We drove north one night, later than our usual dinner time, because it was the afternoon we had our massage, to Nachos latitude 20 degrees (now Mayan Grill), a little ways past the junction of the town road. We were the only ones there at the time. We took a table in the sand, under the stars, with a candle our only illumination. The waiter brought out the day's catch on a platter to show us how fresh it was. We had the special; mussels, calamari, octopus, fish, shrimp, and chicken, all grilled to perfection. The chef asked if we wanted to try some garlic sauce he was experimenting with, and brought us a small saucepan for our table. I remember telling the wife, that back in the states, restaurants spend thousands to “fake” that kind of ambience. In Tulum you can have the real thing every night, down to the stray cat begging for scraps at your feet.

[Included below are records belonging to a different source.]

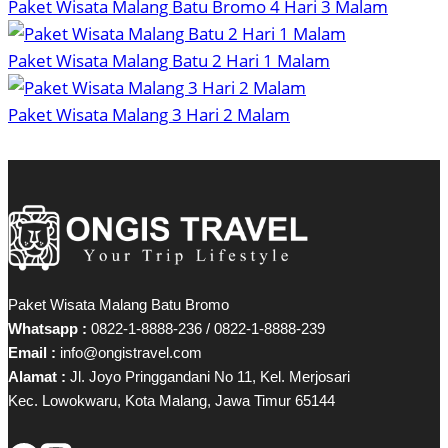
Paket Wisata Malang Batu Bromo 4 Hari 3 Malam
Paket Wisata Malang Batu 2 Hari 1 Malam
Paket Wisata Malang 3 Hari 2 Malam
Paket Wisata Malang Batu Bromo
Whatsapp :
0822-1-8888-236 / 0822-1-8888-239
Email :
info@ongistravel.com
Alamat :
Jl. Joyo Pringgandani No 11, Kel. Merjosari
Kec. Lowokwaru, Kota Malang, Jawa Timur 65144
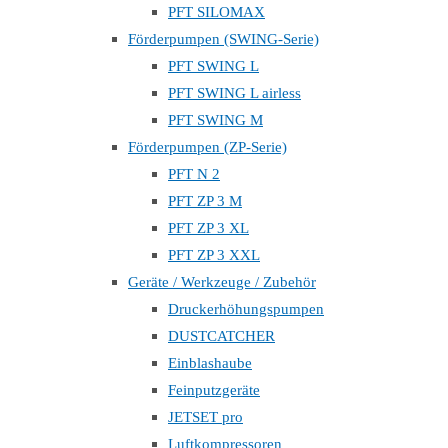
PFT SILOMAX
Förderpumpen (SWING-Serie)
PFT SWING L
PFT SWING L airless
PFT SWING M
Förderpumpen (ZP-Serie)
PFT N 2
PFT ZP 3 M
PFT ZP 3 XL
PFT ZP 3 XXL
Geräte / Werkzeuge / Zubehör
Druckerhöhungspumpen
DUSTCATCHER
Einblashaube
Feinputzgeräte
JETSET pro
Luftkompressoren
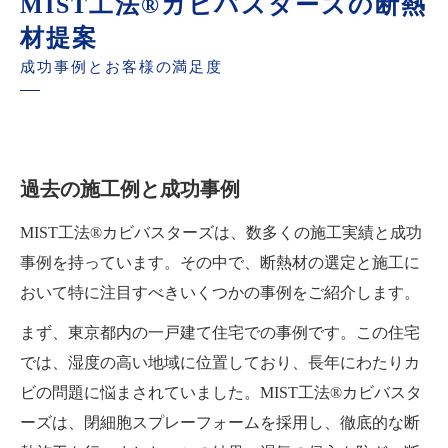
MIST工法®カビバスターズの断熱
材提案
成功事例とお客様の満足度
過去の施工例と成功事例
MIST工法®カビバスターズは、数多くの施工実績と成功
事例を持っています。その中で、断熱材の選定と施工に
おいて特に注目すべきいくつかの事例をご紹介します。
まず、東京都内の一戸建て住宅での事例です。この住宅
では、湿度の高い地域に位置しており、長年にわたりカ
ビの問題に悩まされていました。MIST工法®カビバスタ
ーズは、閉細胞スプレーフォームを採用し、徹底的な断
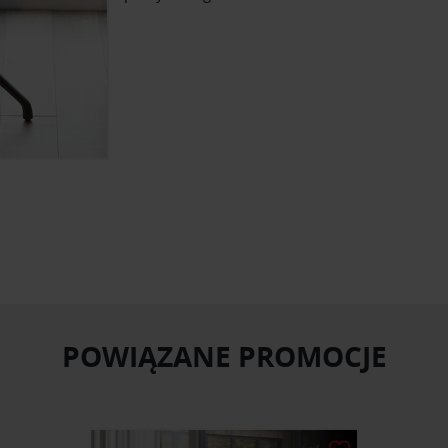
POWIĄZANE PROMOCJE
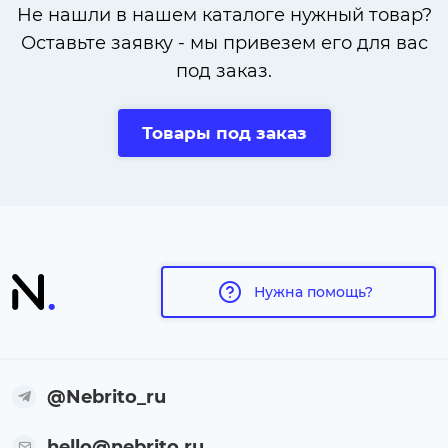
Не нашли в нашем каталоге нужный товар?
Оставьте заявку - мы привезем его для вас
под заказ.
Товары под заказ
Нужна помощь?
@Nebrito_ru
hello@nebrito.ru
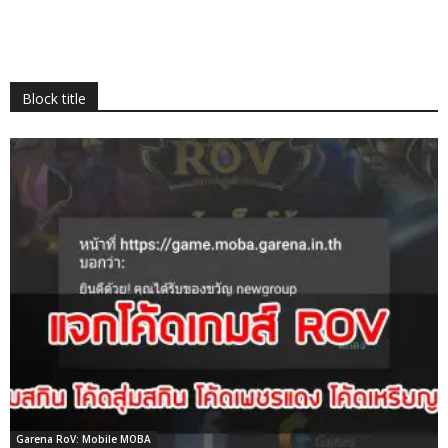
Block title
Garena RoV: Mobile MOBA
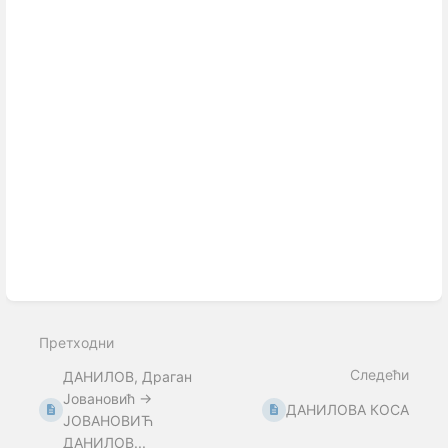
Претходни
Следећи
ДАНИЛОВ, Драган
Јовановић →
ДАНИЛОВА КОСА
ЈОВАНОВИЋ
ДАНИЛОВ...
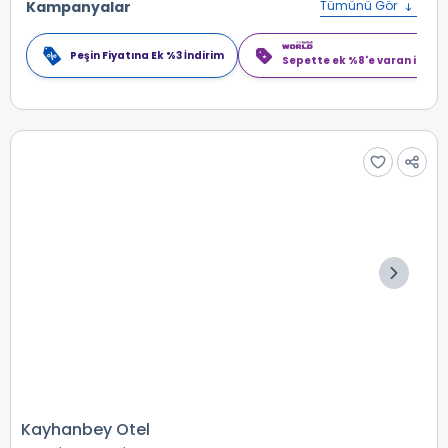
Kampanyalar
Tümünü Gör
Peşin Fiyatına Ek %3 İndirim
Sepette ek %8'e varan indiri
Kayhanbey Otel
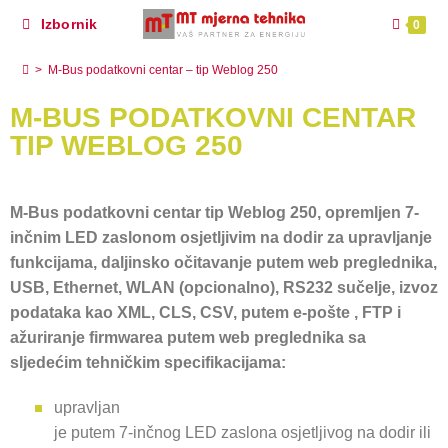
Izbornik
0
M-Bus podatkovni centar – tip Weblog 250
>
M-Bus podatkovni centar – tip Weblog 250
M-BUS PODATKOVNI CENTAR
TIP WEBLOG 250
M-Bus podatkovni centar tip Weblog 250, opremljen 7-
inčnim LED zaslonom osjetljivim na dodir za upravljanje
funkcijama, daljinsko očitavanje putem web preglednika,
USB, Ethernet, WLAN (opcionalno), RS232 sučelje, izvoz
podataka kao XML, CLS, CSV, putem e-pošte , FTP i
ažuriranje firmwarea putem web preglednika sa
sljedećim tehničkim specifikacijama:
upravljan
je putem 7-inčnog LED zaslona osjetljivog na dodir ili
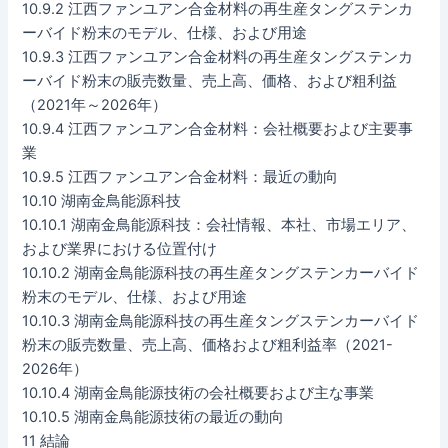
10.9.2 江西ファンユアン合金材料の再生産タングステンカ
ーバイド粉末のモデル、仕様、および用途
10.9.3 江西ファンユアン合金材料の再生産タングステンカ
ーバイド粉末の販売数量、売上高、価格、および粗利益
（2021年～2026年）
10.9.4 江西ファンユアン合金材料：会社概要および主要事
業
10.9.5 江西ファンユアン合金材料：最近の動向
10.10 湖南金鳥能源科技
10.10.1 湖南金鳥能源科技：会社情報、本社、市場エリア、
および業界における位置付け
10.10.2 湖南金鳥能源科技の再生産タングステンカーバイド
粉末のモデル、仕様、および用途
10.10.3 湖南金鳥能源科技の再生産タングステンカーバイド
粉末の販売数量、売上高、価格および粗利益率（2021-
2026年）
10.10.4 湖南金鳥能源技術の会社概要および主な事業
10.10.5 湖南金鳥能源技術の最近の動向
11 結論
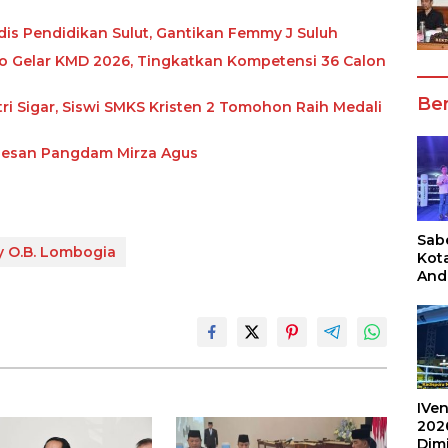
is Pendidikan Sulut, Gantikan Femmy J Suluh
 Gelar KMD 2026, Tingkatkan Kompetensi 36 Calon
Ber
tri Sigar, Siswi SMKS Kristen 2 Tomohon Raih Medali
 Pesan Pangdam Mirza Agus
Sabe
y O.B. Lombogia
Kot
And
Ang
Box
Umu
202
IVen
202
Dim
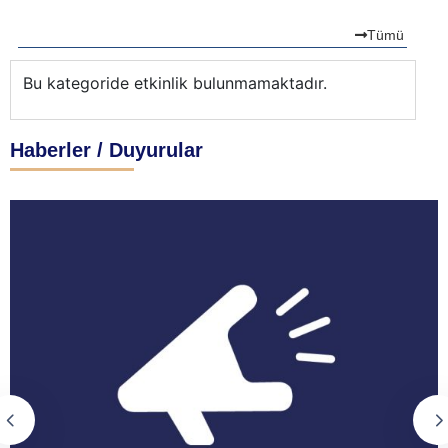
Tümü
Bu kategoride etkinlik bulunmamaktadır.
Bu
Haberler / Duyurular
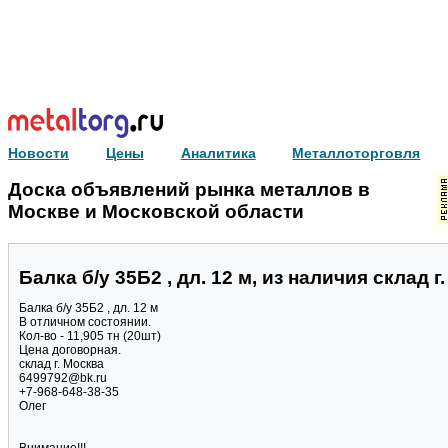
Новости
Цены
Аналитика
Металлоторговля
Доска объявлений рынка металлов в
Москве и Московской области
Балка б/у 35Б2 , дл. 12 м, из наличия склад г
Балка б/у 35Б2 , дл. 12 м
В отличном состоянии.
Кол-во - 11,905 тн (20шт)
Цена договорная.
склад г. Москва
6499792@bk.ru
+7-968-648-38-35
Олег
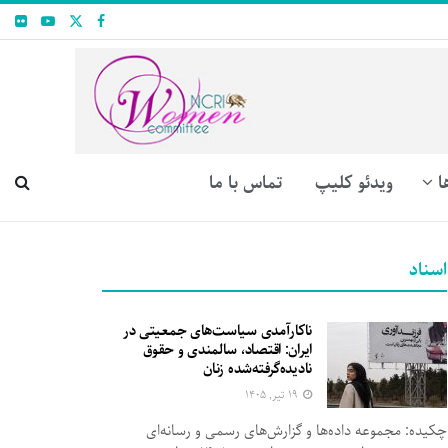
ا
ویدئو کلیپ
تماس با ما
اسناد
ناکارآمدی سیاست‌های جمعیتی در
ایران: اقتصاد، سالمندی و حقوق
نادیده‌گرفته‌شده زنان
۱۹ تیر, ۱۴۰۵
چکیده: مجموعه داده‌ها و گزارش‌های رسمی و رسانه‌ای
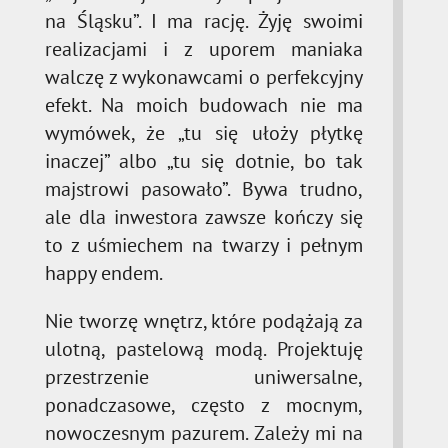
na Śląsku”. I ma rację. Żyję swoimi
realizacjami i z uporem maniaka
walczę z wykonawcami o perfekcyjny
efekt. Na moich budowach nie ma
wymówek, że „tu się ułoży płytkę
inaczej” albo „tu się dotnie, bo tak
majstrowi pasowało”. Bywa trudno,
ale dla inwestora zawsze kończy się
to z uśmiechem na twarzy i pełnym
happy endem.
Nie tworzę wnętrz, które podążają za
ulotną, pastelową modą. Projektuję
przestrzenie uniwersalne,
ponadczasowe, często z mocnym,
nowoczesnym pazurem. Zależy mi na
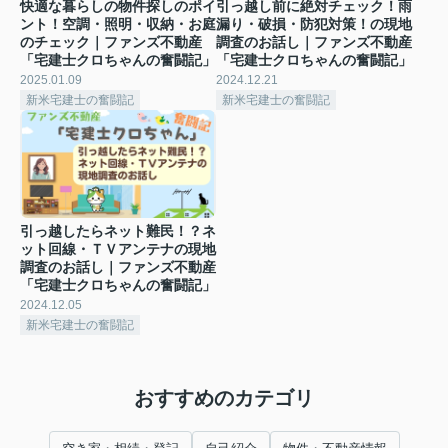
快適な暮らしの物件探しのポイ
引っ越し前に絶対チェック！雨
ント！空調・照明・収納・お庭
漏り・破損・防犯対策！の現地
のチェック｜ファンズ不動産
調査のお話し｜ファンズ不動産
「宅建士クロちゃんの奮闘記」
「宅建士クロちゃんの奮闘記」
2025.01.09
2024.12.21
新米宅建士の奮闘記
新米宅建士の奮闘記
引っ越したらネット難民！？ネ
ット回線・ＴＶアンテナの現地
調査のお話し｜ファンズ不動産
「宅建士クロちゃんの奮闘記」
2024.12.05
新米宅建士の奮闘記
おすすめのカテゴリ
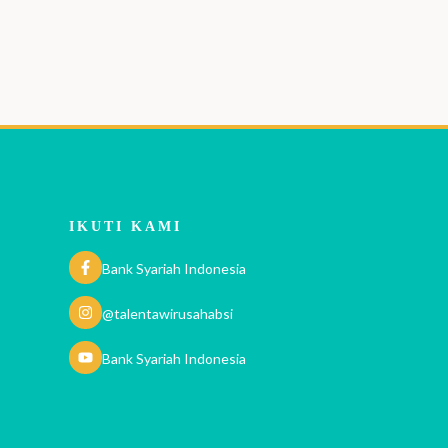
IKUTI KAMI
Bank Syariah Indonesia
@talentawirusahabsi
Bank Syariah Indonesia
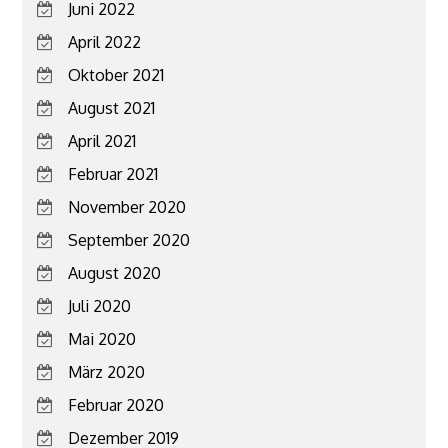
Juni 2022
April 2022
Oktober 2021
August 2021
April 2021
Februar 2021
November 2020
September 2020
August 2020
Juli 2020
Mai 2020
März 2020
Februar 2020
Dezember 2019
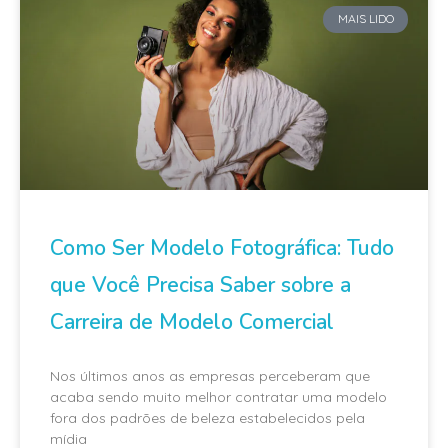
MAIS LIDO
Como Ser Modelo Fotográfica: Tudo
que Você Precisa Saber sobre a
Carreira de Modelo Comercial
Nos últimos anos as empresas perceberam que
acaba sendo muito melhor contratar uma modelo
fora dos padrões de beleza estabelecidos pela
mídia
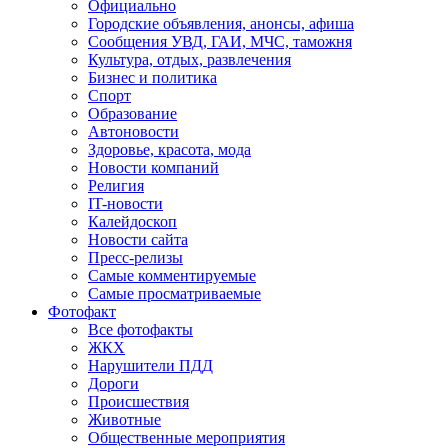
Официально
Городские объявления, анонсы, афиша
Сообщения УВД, ГАИ, МЧС, таможня
Культура, отдых, развлечения
Бизнес и политика
Спорт
Образование
Автоновости
Здоровье, красота, мода
Новости компаний
Религия
IT-новости
Калейдоскоп
Новости сайта
Пресс-релизы
Самые комментируемые
Самые просматриваемые
Фотофакт
Все фотофакты
ЖКХ
Нарушители ПДД
Дороги
Происшествия
Животные
Общественные мероприятия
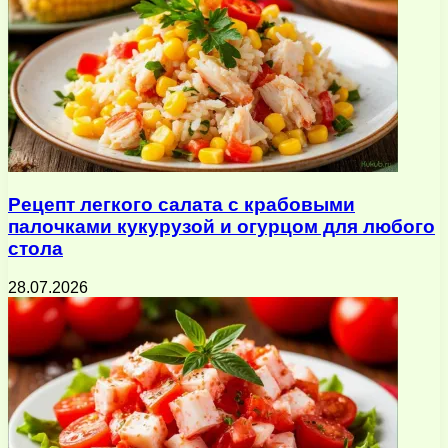
Рецепт легкого салата с крабовыми
палочками кукурузой и огурцом для любого
стола
28.07.2026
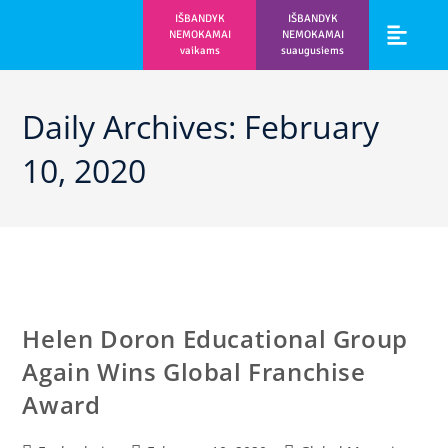
IŠBANDYK
IŠBANDYK
NEMOKAMAI
NEMOKAMAI
vaikams
suaugusiems
Vaikams ir m
Prisijunk prie 
Daily Archives: February
10, 2020
Helen Doron Educational Group
Again Wins Global Franchise
Award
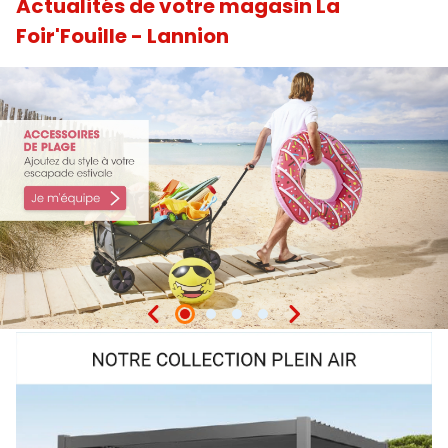
Actualités de votre magasin La
Foir'Fouille - Lannion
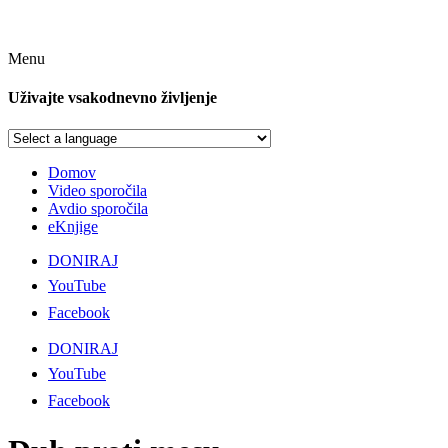
Menu
Uživajte vsakodnevno življenje
Domov
Video sporočila
Avdio sporočila
eKnjige
DONIRAJ
YouTube
Facebook
DONIRAJ
YouTube
Facebook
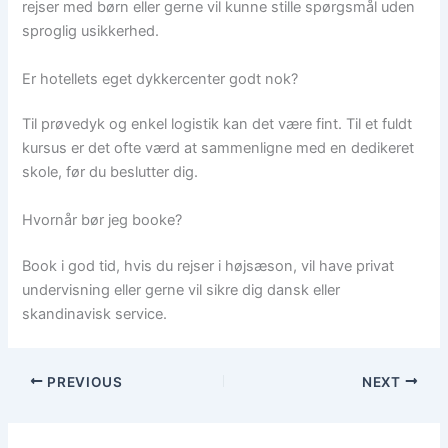
rejser med børn eller gerne vil kunne stille spørgsmål uden
sproglig usikkerhed.
Er hotellets eget dykkercenter godt nok?
Til prøvedyk og enkel logistik kan det være fint. Til et fuldt
kursus er det ofte værd at sammenligne med en dedikeret
skole, før du beslutter dig.
Hvornår bør jeg booke?
Book i god tid, hvis du rejser i højsæson, vil have privat
undervisning eller gerne vil sikre dig dansk eller
skandinavisk service.
PREVIOUS
NEXT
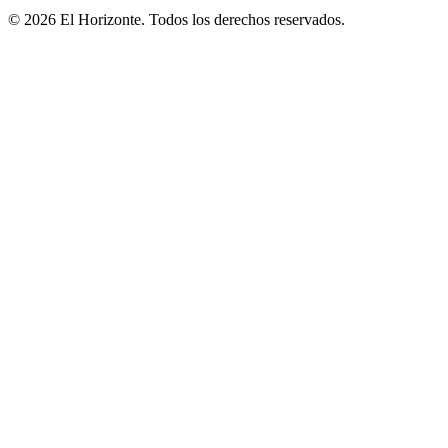
© 2026 El Horizonte. Todos los derechos reservados.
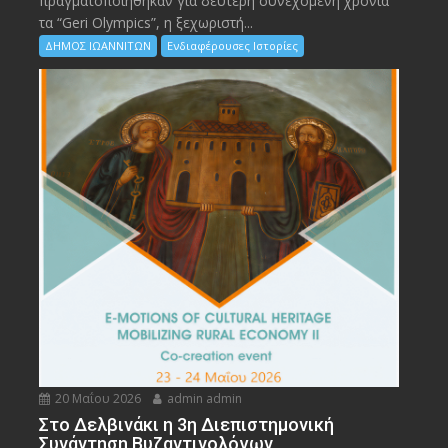
πραγματοποιήθηκαν για δεύτερη συνεχόμενη χρονιά
τα “Geri Olympics”, η ξεχωριστή...
ΔΗΜΟΣ ΙΩΑΝΝΙΤΩΝ
Ενδιαφέρουσες Ιστορίες
20 Μαΐου 2026
admin admin
Στο Δελβινάκι η 3η Διεπιστημονική
Συνάντηση Βυζαντινολόγων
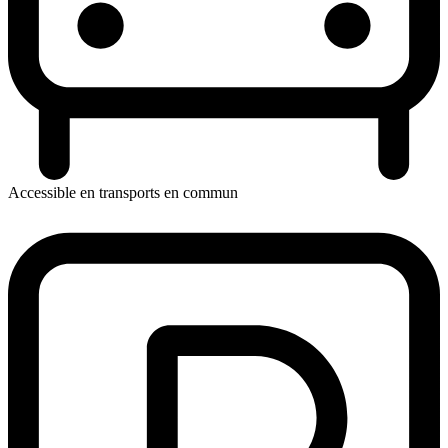
Accessible en transports en commun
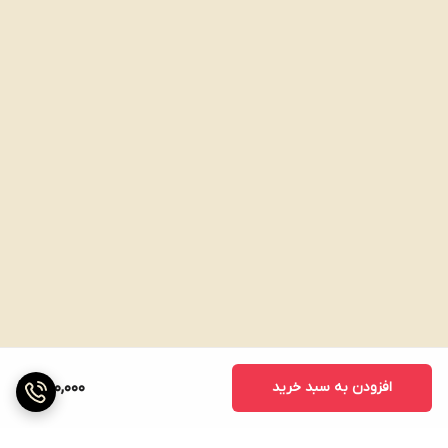
افزودن به سبد خرید
300,000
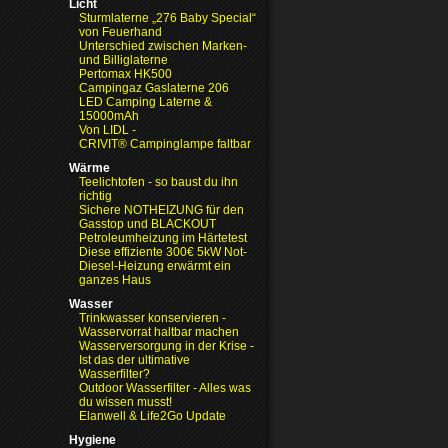
Licht
Sturmlaterne „276 Baby Special“
von Feuerhand
Unterschied zwischen Marken-
und Billiglaterne
Pertomax HK500
Campingaz Gaslaterne 206
LED Camping Laterne &
15000mAh
Von LIDL -
CRIVIT® Campinglampe faltbar
Wärme
Teelichtofen - so baust du ihn
richtig
Sichere NOTHEIZUNG für den
Gasstop und BLACKOUT
Petroleumheizung im Härtetest
Diese effiziente 300€ 5kW Not-
Diesel-Heizung erwärmt ein
ganzes Haus
Wasser
Trinkwasser konservieren -
Wasservorrat haltbar machen
Wasserversorgung in der Krise
-
Ist das der ultimative
Wasserfilter?
Outdoor Wasserfilter - Alles was
du wissen musst!
Elanwell & Life2Go Update
Hygiene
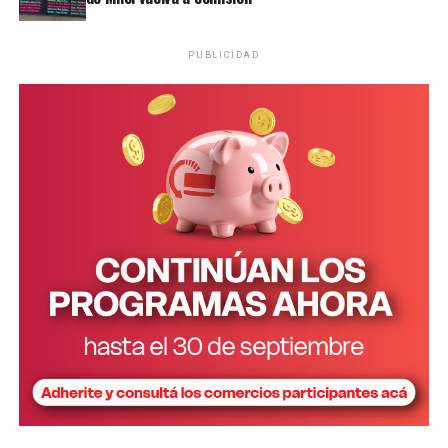
Ramírez junto al defensor oficial Miguel Ángel Varela.
PUBLICIDAD
“Una nena encerrada que llora”
Los testigos de hoy fueron de menor a mayor en grado
de cercanía con la niña. Primero declaró
Hilda Margot
Da Silveira
, quien residía en una de las viviendas
contiguas a la casa donde Ramírez vivía junto a su
pareja, su hija Belén y su hija más pequeña Micaela.
Da Silveira contó que su hija solía jugar con la pequeña
Micaela y gracias a esa relación supo que en esa vivienda
contigua también residía una niña con discapacidad.
“Yo no supe que esa nena (por Belén) estaba ahí. Lo
supe cuando mi hija, que jugaba con la hija de la dueña,
me contó que en una habitación había
otra nena
encerrada que lloraba mucho
”, expresó.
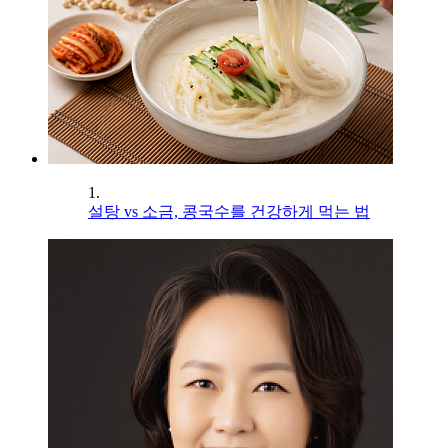
1.
설탕 vs 소금, 콩국수를 건강하게 먹는 법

We ate at Luna Maya and Piedra Escondido, all on the beach, an easy walk, either along the beach or on the road.

http://farm2.static.flickr.com/1037/1472892030_386f338099_o.jpg

All good. We drove south to Ana y Jose one night and it was good, and on the beach, but it was a little too upscale and formal for our taste. Not that we felt uncomfortable there, but it was obviously trying to look and feel like a fancier resort.